E o filho foi e gastou. Quando voltava para casa, já de madrugada, os copos e a paródia deram para o torto e teve um acidente: partiu as duas pernas e quatro costelas. Veio o 112 e levou-o para o hospital para se curar. Mas não tinha seguros e passado um tempo chegaram a conta do médico e a da oficina. Quando foi ver o Pai Serafim para que ele pagasse as contas, não o encontrou: tinha ido para Paris e não se sabia quando voltava. Quem tratava do assunto era um procurador. O procurador disse-lhe: “Menino Formigal, o seu Pai Serafim viu que já não havia quem lhe emprestasse mais dinheiro para obras e BMW’s e pôs-se a andar. Não lhe posso pagar o médico nem o carro porque não há guito. E tenho de lhe cortar a mesada para menos de metade, que o seu paizinho antes de partir ainda arranjou uma senhora que adiantou uns euros para o menino não passar fome mas ela é muito picuinhas e só vai emprestando o dinheirinho para o menino comer se o menino não gastar nada mal gasto. E cuidado que ela quer tudo pago em três aninhos curtos. O menino vai ter de poupar muito, gastar pouco e trabalhar à séria para se safar desta”.

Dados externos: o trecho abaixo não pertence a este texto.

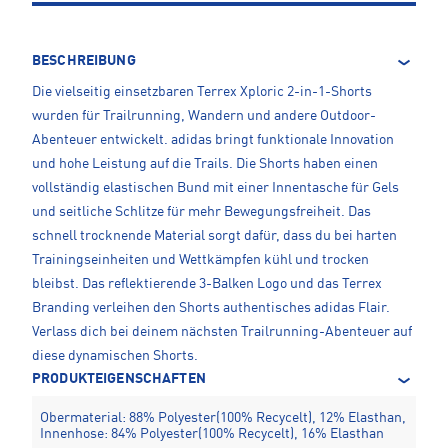
BESCHREIBUNG
Die vielseitig einsetzbaren Terrex Xploric 2-in-1-Shorts
wurden für Trailrunning, Wandern und andere Outdoor-
Abenteuer entwickelt. adidas bringt funktionale Innovation
und hohe Leistung auf die Trails. Die Shorts haben einen
vollständig elastischen Bund mit einer Innentasche für Gels
und seitliche Schlitze für mehr Bewegungsfreiheit. Das
schnell trocknende Material sorgt dafür, dass du bei harten
Trainingseinheiten und Wettkämpfen kühl und trocken
bleibst. Das reflektierende 3-Balken Logo und das Terrex
Branding verleihen den Shorts authentisches adidas Flair.
Verlass dich bei deinem nächsten Trailrunning-Abenteuer auf
diese dynamischen Shorts.
PRODUKTEIGENSCHAFTEN
Obermaterial: 88% Polyester(100% Recycelt), 12% Elasthan,
Innenhose: 84% Polyester(100% Recycelt), 16% Elasthan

Então Formigal zangou-se muito. Queria de volta a vida a que o Pai Serafim o tinha habituado e culpou os médicos e culpou o mecânico por lhe mandarem a factura da sua paródia. E insultou o procurador porque ele não tinha dinheiro para pagar as dívidas que o Pai Serafim tinha feito e porque lhe cortava a mesada e o mandava trabalhar. E chamou nomes muito feios à senhora que lhe adiantava o dinheiro para ele poder comer porque ela não lhe queria pagar as contas.
Mas como gostava muito do Pai Serafim, a esse não culpou de nada e anda cheio de saudades dele e do bom tempo de dinheiro fácil. E em si mesmo também não achou culpa.
Quem quiser entender que entenda. E quem não quiser entender entenderá mais tarde.